Tuesday 13 February 2018

Unilever pulls investment from toxic online platforms

Unilever pulls investment from toxic online platforms Hermann Luyken

Unilever, the multinational FMCG conglomerate behind fashionable brands including Omo, Lifebuoy, Badedas and Brut (is this right? - Ed) has announced that it will stop using and investing in digital platforms that run counter to an inclusive society.

 

CMO Keith Weed, summed it up as "social media should build social responsibility" and expanded further on the point:

Consumers don’t care about third party verification. They do care about fraudulent practice, fake news, and Russians influencing the US election. They don’t care about good value for advertisers. But they do care when they see their brands being placed next to ads funding terror, or exploiting children. They don’t care about sophisticated data usage or ad targeting via complex algorithms, but they do care about not seeing the same ad 100 times a day. They don’t care about ad fraud, but they do care about their data being misused and stolen.

Fake news, racism, sexism, terrorists spreading messages of hate, toxic content directed at children – parts of the internet we have ended up with is a million miles from where we thought it would take us. It is in the digital media industry's interest to listen and act on this. Before viewers stop viewing, advertisers stop advertising and publishers stop publishing.

Of course, this is entirely consistent with the master brand image that Unilever wishes to promote. Having ditched many of its legacy brands and businesses in recent years and acquiring more environmentally and socially-positive brands including Ben & Jerrys and Pukka Tea, it's a company that overtly wants to be seen to be doing good. Paul Polman, Unilever's CEO, has stated as such in many press interviews of late. That said, detoxofication swings both ways- for example, the company's involvement in a toxic waste scandal in Tamil Nadu.

Whilst this announcement has generated an awful lot of coverage for Unilever - mostly positive - it is a drop in the ocean in terms of what's needed by advertisers to push the matter forward. Facebook's business practices are still reminiscent of the worst excesses of Uber, with the company itself relying on bottom-of-the-ladder, badly-paid pseudo-editors to manually remove content which is likely to cause offence. These practices are well disguised by Facebook, with Zuckerburg constantly espousing the platform's value in doing social good. In other words, Unilever could pull its entire display and social media budget out of Facebook, and it wouldn't really matter to the company's revenue and profit margins.

If Unilever is merely dipping its toe in the water to see if any other company joins it, then fair enough. But, what would be nice to see is some kind of "digital ethical investment group" where advertisers make decisions as a group, rather than individually. This collective influence and buying power is perhaps more likely to see FB, and other platforms, do something about their problems.
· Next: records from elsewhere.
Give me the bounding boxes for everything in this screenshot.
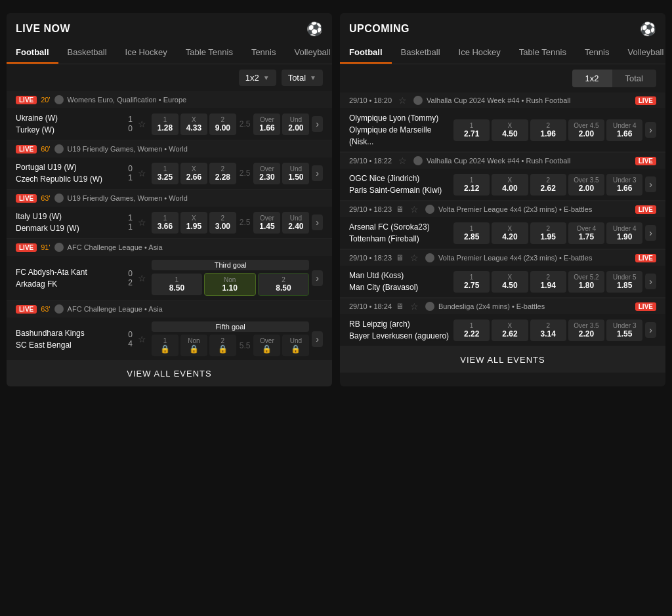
odd-over[interactable]: Over 1.45 [253, 212, 280, 234]
odd-over[interactable]: Over 3.5 2.00 [568, 174, 604, 195]
odd-2[interactable]: 2 2.62 [530, 174, 566, 195]
star-icon[interactable]: ☆ [408, 301, 421, 312]
total-sep: 2.5 [238, 169, 252, 178]
odd-2[interactable]: 2 2.28 [209, 163, 236, 184]
odd-under[interactable]: Und 1.50 [282, 163, 309, 184]
odd-over[interactable]: Over 2.30 [253, 163, 280, 184]
odd-2[interactable]: 2 1.95 [530, 222, 566, 244]
upcoming-header: UPCOMING ⚽ [340, 13, 665, 42]
odd-2[interactable]: 2 1.94 [530, 271, 566, 293]
odd-under[interactable]: Under 5 1.85 [606, 271, 642, 293]
odd-over[interactable]: Over 1.66 [253, 113, 280, 135]
upcoming-event-group-4: 29/10 • 18:23 🖥 ☆ Volta Premier League 4… [340, 250, 665, 298]
expand-btn[interactable]: › [645, 176, 656, 192]
expand-btn[interactable]: › [645, 322, 656, 338]
tab-tennis-upcoming[interactable]: Tennis [576, 42, 619, 64]
odd-1[interactable]: 1 2.71 [453, 119, 490, 141]
odd-over[interactable]: Over 4.5 2.00 [568, 119, 604, 141]
odds-group-3: 1 3.66 X 1.95 2 3.00 2.5 Over 1.45 [152, 212, 309, 234]
view-all-upcoming[interactable]: VIEW ALL EVENTS [340, 347, 665, 373]
odd-1[interactable]: 1 3.66 [152, 212, 178, 234]
view-all-live[interactable]: VIEW ALL EVENTS [7, 361, 332, 386]
star-icon[interactable]: ☆ [135, 217, 149, 228]
star-icon[interactable]: ☆ [135, 273, 149, 283]
odd-under[interactable]: Under 3 1.55 [606, 319, 642, 341]
star-icon[interactable]: ☆ [135, 119, 149, 129]
odd-x[interactable]: Non 1.10 [204, 273, 256, 296]
tab-football[interactable]: Football [7, 42, 58, 64]
tab-table-tennis[interactable]: Table Tennis [177, 42, 242, 64]
expand-btn[interactable]: › [312, 270, 323, 286]
upcoming-league-row-2: 29/10 • 18:22 ☆ Valhalla Cup 2024 Week #… [340, 153, 665, 169]
star-icon[interactable]: ☆ [396, 155, 410, 166]
odd-x[interactable]: X 4.50 [492, 271, 528, 293]
odd-under[interactable]: Und 2.40 [282, 212, 309, 234]
league-flag [413, 156, 423, 165]
odd-1[interactable]: 1 8.50 [152, 274, 202, 295]
star-icon[interactable]: ☆ [408, 204, 421, 215]
odds-1x2-toggle[interactable]: 1x2 [572, 70, 612, 87]
odds-total-selector[interactable]: Total ▼ [282, 70, 323, 86]
odd-x[interactable]: X 4.33 [180, 113, 207, 135]
odd-x[interactable]: X 2.62 [492, 319, 528, 341]
odd-under[interactable]: Under 4 1.66 [606, 119, 642, 141]
expand-btn[interactable]: › [645, 122, 656, 138]
tab-basketball[interactable]: Basketball [58, 42, 116, 64]
expand-btn[interactable]: › [645, 274, 656, 289]
odd-over[interactable]: Over 5.2 1.80 [568, 271, 604, 293]
live-badge: LIVE [16, 305, 37, 314]
tab-ice-hockey-upcoming[interactable]: Ice Hockey [450, 42, 510, 64]
minute-3: 63' [41, 194, 50, 202]
odd-under[interactable]: Und 2.00 [282, 113, 309, 135]
odd-1[interactable]: 1 2.75 [453, 271, 490, 293]
odds-group-1: 1 1.28 X 4.33 2 9.00 2.5 Over 1.66 [152, 113, 309, 135]
odd-over[interactable]: Over 3.5 2.20 [568, 319, 604, 341]
star-icon[interactable]: ☆ [408, 253, 421, 263]
odd-x[interactable]: X 4.20 [492, 222, 528, 244]
expand-btn[interactable]: › [645, 225, 656, 241]
odd-2[interactable]: 2 3.14 [530, 319, 566, 341]
odd-x-locked: Non 🔒 [180, 335, 207, 356]
odds-total-toggle[interactable]: Total [612, 70, 656, 87]
expand-btn[interactable]: › [312, 165, 323, 181]
expand-btn[interactable]: › [312, 116, 323, 132]
tab-volleyball[interactable]: Volleyball [285, 42, 332, 64]
tab-tennis[interactable]: Tennis [242, 42, 285, 64]
odd-1[interactable]: 1 2.22 [453, 319, 490, 341]
odds-group-2: 1 3.25 X 2.66 2 2.28 2.5 Over 2.30 [152, 163, 309, 184]
odd-2[interactable]: 2 8.50 [258, 273, 310, 296]
odd-1[interactable]: 1 2.12 [453, 174, 490, 195]
odd-1[interactable]: 1 2.85 [453, 222, 490, 244]
upcoming-event-group-2: 29/10 • 18:22 ☆ Valhalla Cup 2024 Week #… [340, 153, 665, 201]
odd-x[interactable]: X 1.95 [180, 212, 207, 234]
odd-x[interactable]: X 4.00 [492, 174, 528, 195]
star-icon[interactable]: ☆ [135, 168, 149, 178]
odd-over[interactable]: Over 4 1.75 [568, 222, 604, 244]
tab-table-tennis-upcoming[interactable]: Table Tennis [510, 42, 576, 64]
odd-x[interactable]: X 2.66 [180, 163, 207, 184]
odd-1[interactable]: 1 3.25 [152, 163, 178, 184]
star-icon[interactable]: ☆ [396, 95, 410, 106]
odd-2[interactable]: 2 1.96 [530, 119, 566, 141]
monitor-icon: 🖥 [396, 302, 404, 311]
odd-1[interactable]: 1 1.28 [152, 113, 178, 135]
star-icon[interactable]: ☆ [135, 334, 149, 344]
tab-volleyball-upcoming[interactable]: Volleyball [618, 42, 665, 64]
odd-x[interactable]: X 4.50 [492, 119, 528, 141]
league-flag [54, 194, 64, 203]
tab-football-upcoming[interactable]: Football [340, 42, 392, 64]
odd-2[interactable]: 2 3.00 [209, 212, 236, 234]
upcoming-event-row-2: OGC Nice (Jindrich) Paris Saint-Germain … [340, 169, 665, 201]
tab-basketball-upcoming[interactable]: Basketball [392, 42, 450, 64]
total-sep: 2.5 [238, 218, 252, 227]
live-badge-upcoming: LIVE [635, 205, 656, 214]
expand-btn[interactable]: › [312, 331, 323, 347]
odd-under[interactable]: Under 3 1.66 [606, 174, 642, 195]
odd-under[interactable]: Under 4 1.90 [606, 222, 642, 244]
tab-ice-hockey[interactable]: Ice Hockey [116, 42, 177, 64]
odd-2[interactable]: 2 9.00 [209, 113, 236, 135]
live-badge: LIVE [16, 96, 37, 104]
expand-btn[interactable]: › [312, 215, 323, 230]
odds-1x2-selector[interactable]: 1x2 ▼ [239, 70, 276, 86]
event-group-3: LIVE 63' U19 Friendly Games, Women • Wor… [7, 190, 332, 239]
So, let's be clear on this: there is a problem of toxic social media debate, and companies providing such platforms are not doing enough to resolve it, particularly when they are making so much money. However, because money talks to these fuc--- er, social media platforms, then maybe this is the shape of things to come. Domestos, a product of Unilever, may kill toxicity around the toilet bowl but a lot more needs to be done over the coming year to kill toxicity around the phone or computer screen.